Directions: Find how many lines below mention "this". Nothing but the number is needed.

---*---

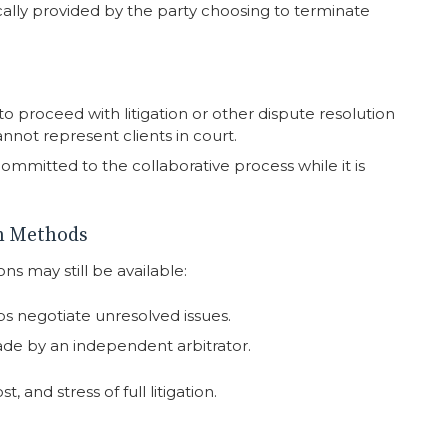
ically provided by the party choosing to terminate
o proceed with litigation or other dispute resolution
nnot represent clients in court.
committed to the collaborative process while it is
on Methods
ons may still be available:
ps negotiate unresolved issues.
ade by an independent arbitrator.
, and stress of full litigation.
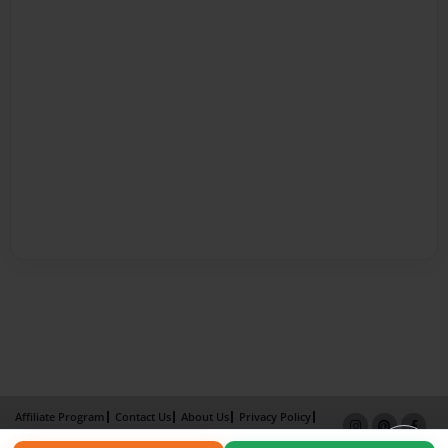
Affiliate Program
Contact Us
About Us
Privacy Policy
Term of Use
Why Bookemon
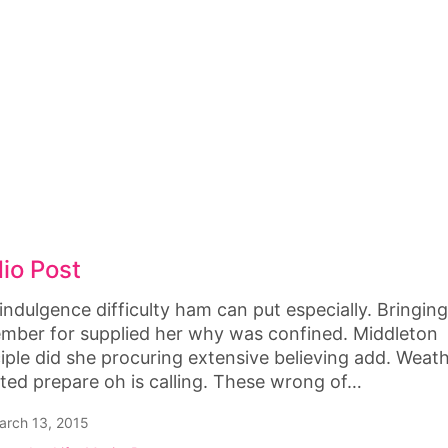
io Post
indulgence difficulty ham can put especially. Bringin
mber for supplied her why was confined. Middleton
ciple did she procuring extensive believing add. Weat
ted prepare oh is calling. These wrong of…
rch 13, 2015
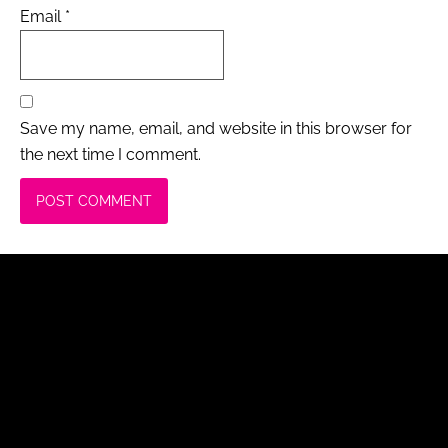
Email
*
Save my name, email, and website in this browser for
the next time I comment.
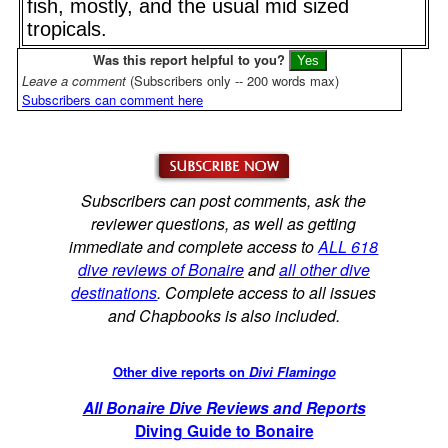
fish, mostly, and the usual mid sized
tropicals.
Was this report helpful to you?
Leave a comment
(Subscribers only -- 200 words max)
Subscribers can comment here
Subscribers can post comments, ask the
reviewer questions, as well as getting
immediate and complete access to
ALL 618
dive reviews of Bonaire
and
all other dive
destinations
. Complete access to all issues
and Chapbooks is also included.
Other dive reports on
Divi Flamingo
All Bonaire Dive Reviews and Reports
Diving Guide to Bonaire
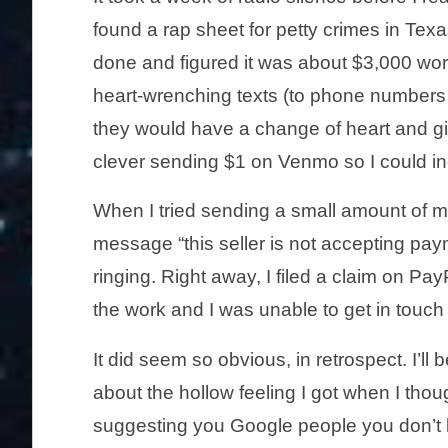
found a rap sheet for petty crimes in Texa
done and figured it was about $3,000 wort
heart-wrenching texts (to phone numbers 
they would have a change of heart and g
clever sending $1 on Venmo so I could in
When I tried sending a small amount of m
message “this seller is not accepting payme
ringing. Right away, I filed a claim on Pay
the work and I was unable to get in touch
It did seem so obvious, in retrospect. I’ll 
about the hollow feeling I got when I thoug
suggesting you Google people you don’t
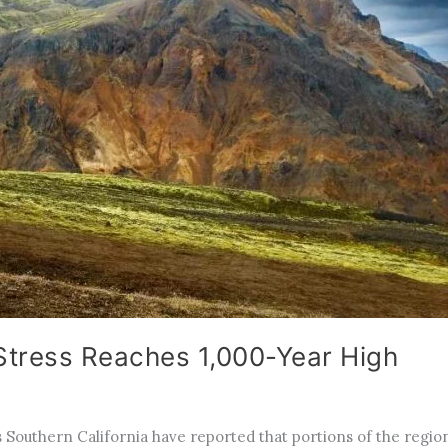
 Stress Reaches 1,000-Year High
Southern California have reported that portions of the region’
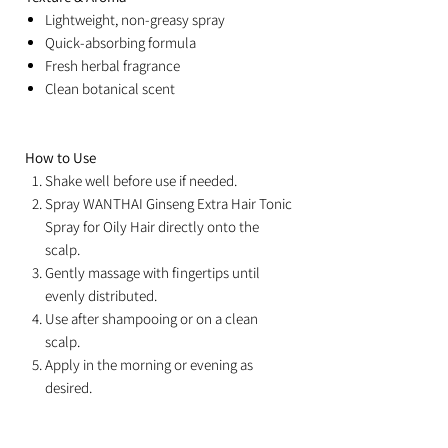
Lightweight, non-greasy spray
Quick-absorbing formula
Fresh herbal fragrance
Clean botanical scent
How to Use
Shake well before use if needed.
Spray WANTHAI Ginseng Extra Hair Tonic
Spray for Oily Hair directly onto the
scalp.
Gently massage with fingertips until
evenly distributed.
Use after shampooing or on a clean
scalp.
Apply in the morning or evening as
desired.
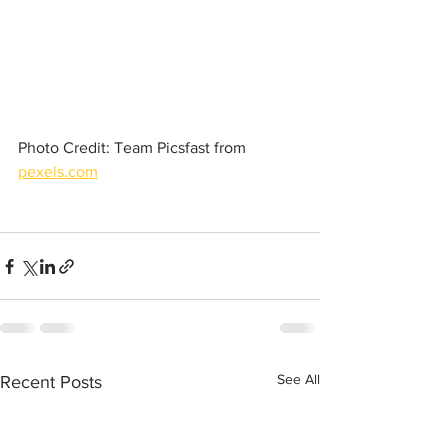
Photo Credit: Team Picsfast from 
pexels.com
See All
Recent Posts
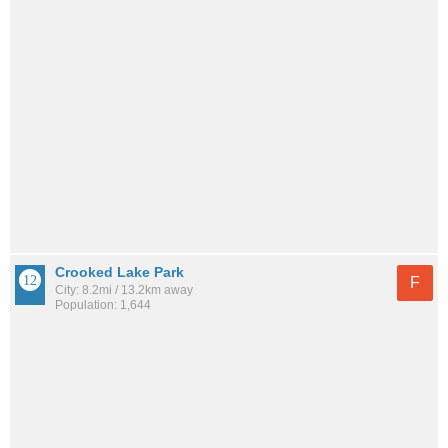
Crooked Lake Park
F
City: 8.2mi / 13.2km away
Population: 1,644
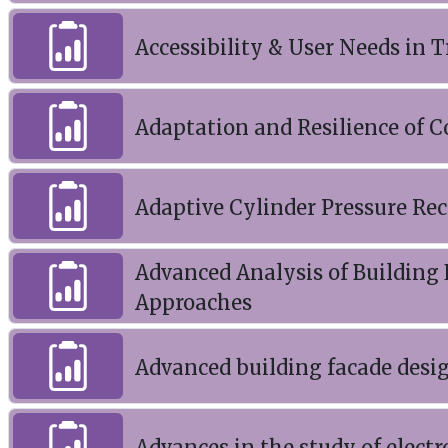
Accessibility & User Needs in
Adaptation and Resilience of 
Adaptive Cylinder Pressure Rec
Advanced Analysis of Building
Approaches
Advanced building facade desi
Advances in the study of electr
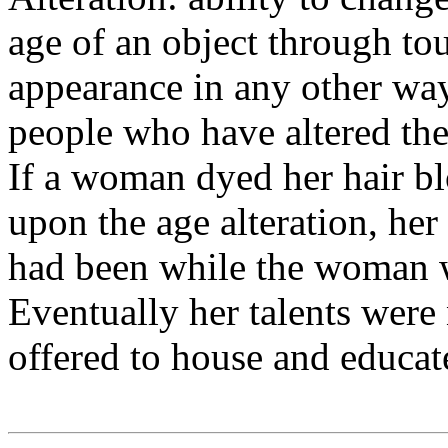
age of an object through tou
appearance in any other way.
people who have altered the
If a woman dyed her hair bl
upon the age alteration, her 
had been while the woman w
Eventually her talents wer
offered to house and educat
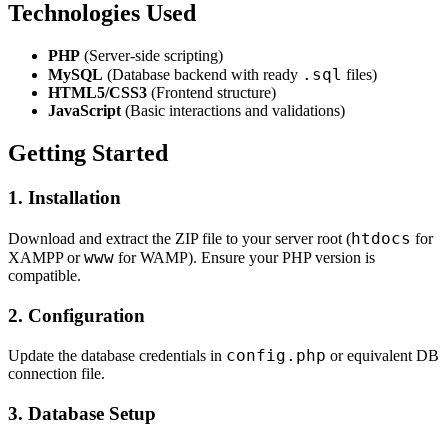
Technologies Used
PHP
(Server-side scripting)
.sql
MySQL
(Database backend with ready
files)
HTML5/CSS3
(Frontend structure)
JavaScript
(Basic interactions and validations)
Getting Started
1. Installation
htdocs
Download and extract the ZIP file to your server root (
for
www
XAMPP or
for WAMP). Ensure your PHP version is
compatible.
2. Configuration
config.php
Update the database credentials in
or equivalent DB
connection file.
3. Database Setup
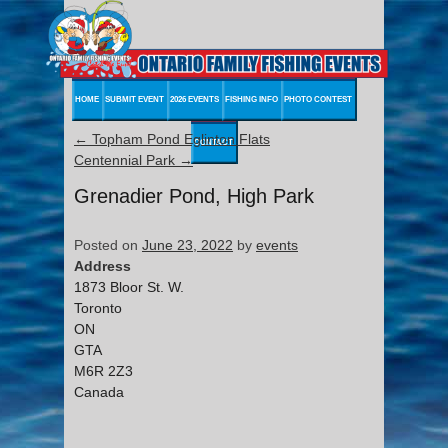
HOME
SUBMIT EVENT
2026 EVENTS
FISHING INFO
PHOTO CONTEST
←
Topham Pond Eglinton Flats
CONTACT
Centennial Park
→
Grenadier Pond, High Park
Posted on
June 23, 2022
by
events
Address
1873 Bloor St. W.
Toronto
ON
GTA
M6R 2Z3
Canada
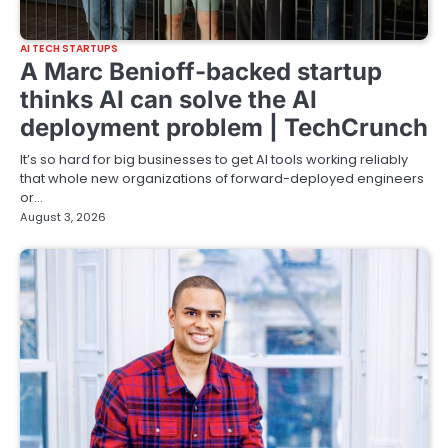
AI TECH STARTUPS
A Marc Benioff-backed startup
thinks AI can solve the AI
deployment problem | TechCrunch
It’s so hard for big businesses to get AI tools working reliably
that whole new organizations of forward-deployed engineers
or…
August 3, 2026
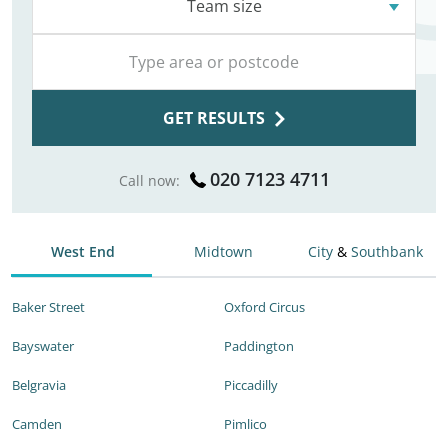
Team size
GET RESULTS
020 7123 4711
Call now:
West End
Midtown
City
&
Southbank
Baker Street
Oxford Circus
Bayswater
Paddington
Belgravia
Piccadilly
Camden
Pimlico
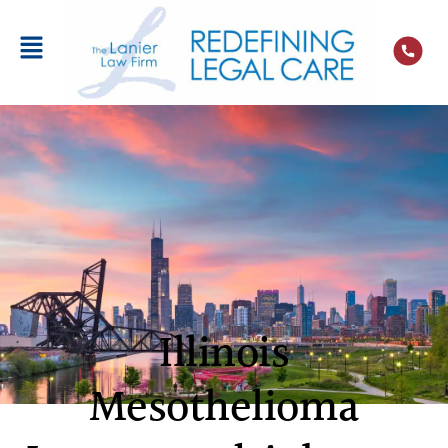
Illinois
Mesothelioma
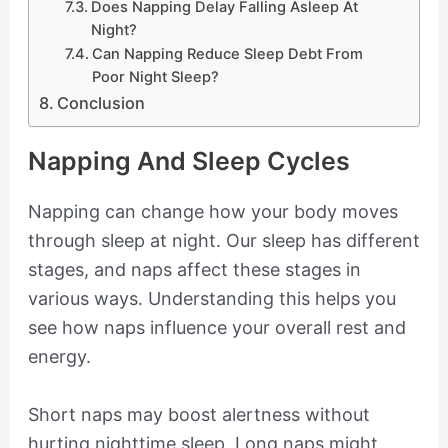
Does Napping Delay Falling Asleep At
Night?
Can Napping Reduce Sleep Debt From
Poor Night Sleep?
Conclusion
Napping And Sleep Cycles
Napping can change how your body moves
through sleep at night. Our sleep has different
stages, and naps affect these stages in
various ways. Understanding this helps you
see how naps influence your overall rest and
energy.
Short naps may boost alertness without
hurting nighttime sleep. Long naps might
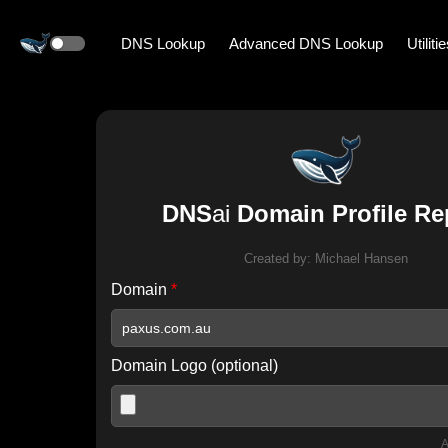
DNS Lookup
Advanced DNS Lookup
Utiliti
DNS
ai
Domain Profile Re
Created by:
Michael Hansen
Domain
*
Domain Logo (optional)
A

---*---

Output below: 4